● DATA RECORDS:
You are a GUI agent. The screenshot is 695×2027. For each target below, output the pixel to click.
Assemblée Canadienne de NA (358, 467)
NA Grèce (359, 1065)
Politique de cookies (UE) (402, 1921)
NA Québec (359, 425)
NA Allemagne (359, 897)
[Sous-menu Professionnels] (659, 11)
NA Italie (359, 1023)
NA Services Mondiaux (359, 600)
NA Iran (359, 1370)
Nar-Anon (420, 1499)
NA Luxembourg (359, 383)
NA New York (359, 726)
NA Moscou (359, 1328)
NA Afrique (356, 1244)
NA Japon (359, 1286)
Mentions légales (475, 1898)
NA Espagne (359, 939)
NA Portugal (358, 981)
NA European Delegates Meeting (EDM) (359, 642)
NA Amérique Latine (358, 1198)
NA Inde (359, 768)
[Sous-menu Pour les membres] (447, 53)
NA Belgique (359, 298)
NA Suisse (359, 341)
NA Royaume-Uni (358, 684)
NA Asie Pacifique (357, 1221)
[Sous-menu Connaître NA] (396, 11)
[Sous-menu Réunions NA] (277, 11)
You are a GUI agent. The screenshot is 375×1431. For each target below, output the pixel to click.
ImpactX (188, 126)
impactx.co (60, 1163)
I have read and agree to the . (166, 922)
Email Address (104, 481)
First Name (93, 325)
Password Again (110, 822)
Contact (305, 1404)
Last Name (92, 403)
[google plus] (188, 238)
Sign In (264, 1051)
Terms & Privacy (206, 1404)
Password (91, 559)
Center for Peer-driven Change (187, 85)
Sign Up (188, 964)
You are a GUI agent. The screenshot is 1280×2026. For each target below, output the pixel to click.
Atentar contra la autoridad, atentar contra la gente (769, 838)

==

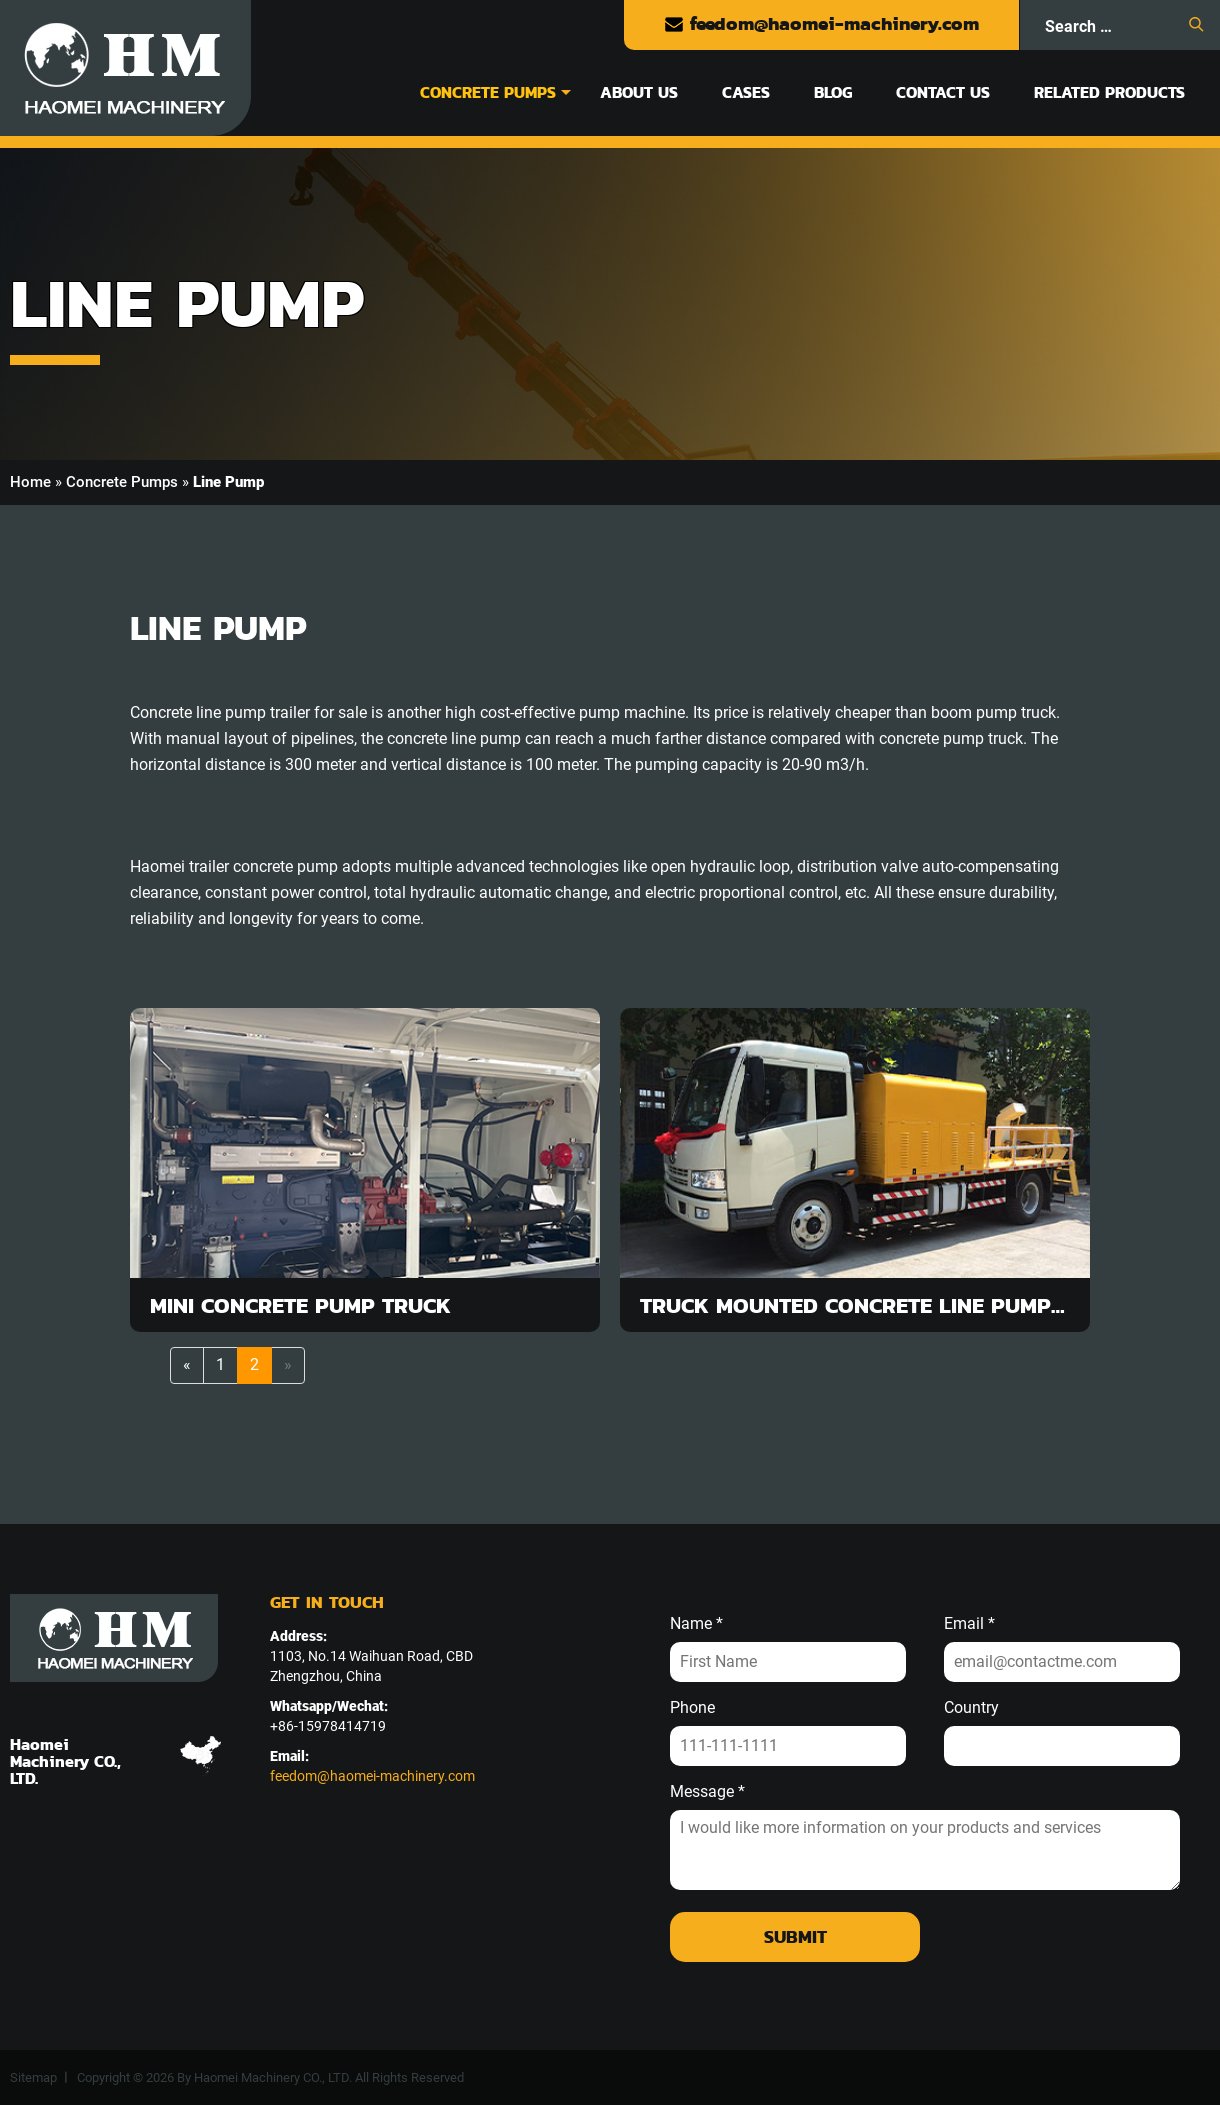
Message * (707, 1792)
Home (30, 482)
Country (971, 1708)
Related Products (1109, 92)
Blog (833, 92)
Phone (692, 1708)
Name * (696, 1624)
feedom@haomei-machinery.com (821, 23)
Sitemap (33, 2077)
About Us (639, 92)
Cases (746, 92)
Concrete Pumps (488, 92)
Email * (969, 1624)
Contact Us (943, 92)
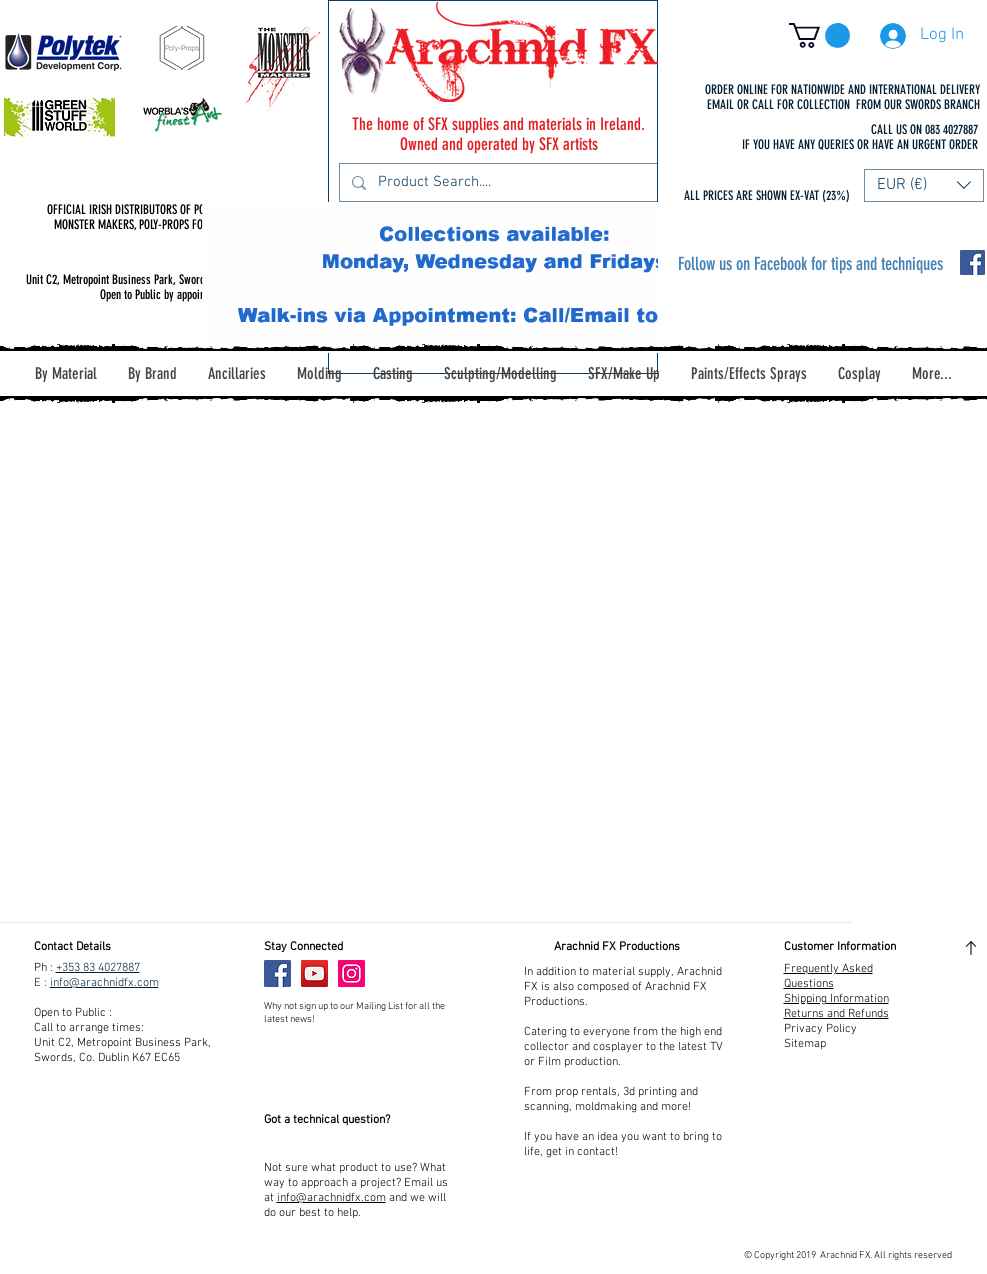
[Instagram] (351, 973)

● WHAT YOU SHOULD DO:
Look above for the line with "[Sous-menu Réunions NA] (277, 11)" and the line with "Atentar contra la autoridad, atentar". Write out those two lines and all the lines between them, exactly, and no others.

● THE ANSWER:
[Sous-menu Réunions NA] (277, 11)
You are a GUI agent. The screenshot is 375×1431. For each target below, output the pixel to click.
ImpactX (188, 126)
impactx.co (60, 1163)
I have read and agree to the . (166, 922)
Email Address (104, 481)
First Name (93, 325)
Password Again (110, 822)
Contact (305, 1404)
Last Name (92, 403)
[google plus] (188, 238)
Sign In (264, 1051)
Terms & Privacy (206, 1404)
Password (91, 559)
Center for Peer-driven Change (187, 85)
Sign Up (188, 964)
You are a GUI agent. The screenshot is 1280×2026. For each target below, output the pixel to click.
Atentar contra la autoridad, atentar contra la gente (769, 838)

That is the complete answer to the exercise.